About the Chronic Illness Community

Chronic illnesses are defined broadly as conditions that last 1 year or more and require ongoing medical attention or limit activities of daily living or both. Chronic Illnesses include Arthritis, Cancer, Crohn's Disease, Diabetes, Ehlers-Danlos syndromes (EDS), Lupus, and Postural Orthostatic Tachycardia Syndrome (POTS). 
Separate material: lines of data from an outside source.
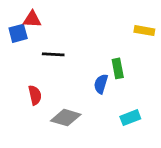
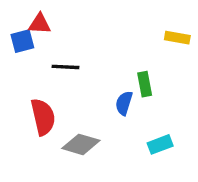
red semicircle: (35, 95) -> (43, 117), size x1.5

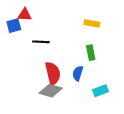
yellow rectangle: (177, 38) -> (92, 23), moved
blue semicircle: (124, 103) -> (78, 73), moved
red semicircle: (43, 117) -> (53, 73), moved

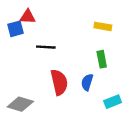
gray diamond: (51, 91) -> (20, 104), moved

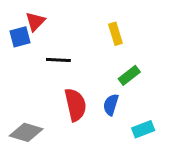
red triangle: (28, 17) -> (35, 21), turned -49
yellow rectangle: (103, 26) -> (115, 34), moved, turned 63
green rectangle: (102, 59) -> (129, 75), turned 63

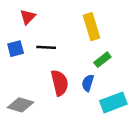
yellow rectangle: (115, 34) -> (91, 27), size x1.5
blue square: (20, 37) -> (16, 49), moved
cyan rectangle: (143, 129) -> (113, 102), size x1.5

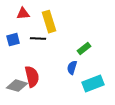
red triangle: (28, 17) -> (23, 14), turned 40
yellow rectangle: (91, 27) -> (49, 22), moved
red semicircle: (60, 83) -> (32, 77), moved

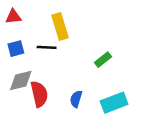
red triangle: (23, 14) -> (13, 17), moved
blue semicircle: (72, 68) -> (76, 99), moved
gray diamond: (17, 86) -> (21, 80), moved, turned -30

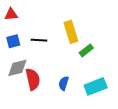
yellow rectangle: (60, 26) -> (71, 32), moved

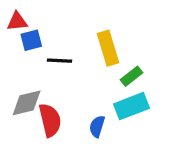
blue square: (13, 41) -> (31, 40), moved
cyan rectangle: (96, 86) -> (132, 106), moved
Symptoms of all these conditions can be unpredictable and fluctuate, including difficulty walking, standing or sitting, mental fatigue (a hard time remembering or concentrating), and dizziness or disorientation. In addition, it can take months or years for people with chronic illnesses to get a diagnosis and the symptoms, treatments, and needs for individuals vary, even when they have the same chronic illness. 

Barriers to Inclusion

  • The medical field lacks in depth knowledge of many chronic illnesses, preventing early or accurate diagnosis and treatment. 
  • Society often judges the chronic illness community based on how they are feeling from day to day. If they aren't consistently sick, people can view them as faking, while in actuality, chronic illness has its good days and bad days. 
  • General lack of knowledge within society on the cognitive toll that a chronic illness can have on someone, including brain fog, fatigue, and mood changes.
  • Meetings scheduled back-to-back in workplaces without allotted breaks in between can create issues for the community, not giving people enough time to take medication, use needed facilities, or to just re-energize. 
  • Insufficient time limits to respond or to complete tasks, such as to fill out online forms, or too many tasks on one page with no break between tasks.​
  • Inconsistent and overly complicated navigation mechanisms and page functions.​
  • Auto-playing videos and animations.
  • Lack of alternatives for movement-intensive tasks.
  • Password fields that require biometric data or movement only.
  • Password fields that do not allow an authentication app to access them.
  • Form fields that do not allow for auto-complete or copy/pasting of content.
  • Websites not coded with voice recognition in mind.

Article: Digital Accessibility and Chronic Pain

In this article, Veronica Lewis discusses why it's important to design for chronic pain. Veronica walks through several use cases to consider when designing a digital experience with chronic illnesses in mind.

Video: Disability not Invisibility: My Experience with Chronic Illness

In this TED presentation, Victoria “Vicky” Potter talks about her experience with chronic illness, provides an overview of non-apparent disabilities, accessibility, and stigmas Vicky faces on a regular basis.

Article: How Managers Can Support Employees with Chronic Illnesses

Co-written by Victoria Woolfrey, this article provides managers with three recommended steps to take to ensure they approach conversations around chronic illness with empathy and confidence.

Amplifying the Voices of the Chronic Illness Community

Our goal on this site is to amplify the voices of each community. Disability communities are often spoken over or spoken for when they are already speaking out for themselves.

Understanding How the Chronic Illness Community Accesses the Web

The Chronic Illness community can use various types of assistive technology (AT). As the community is diverse, not everyone will use the same type of AT. It's critical to remember to design and develop a digital experience that's accessible so that web content can be accessed by any AT. 

  • Display Modes: Pre-defined visual configurations you can set on your device, such as high contrast mode, dark mode, reader mode, and reduced motion mode. Helps people read and take action on the content being display and, in some cases, removes distractions or health triggers.
  • Speech Recognition Software: A computer program that types words as you speak them into a microphone to dictate emails, navigate websites, etc. Think of it as replacing the keyboard with your speech.​ 
  • Text-to-Speech: Reads digital text aloud. It's sometimes called “read aloud” technology. Helps people who struggle with reading or digesting text on the computer screen. TTS is now commonly used in everyday products, such as audiobooks, virtual assistants (e.g., Alexa, Echo, Siri), etc.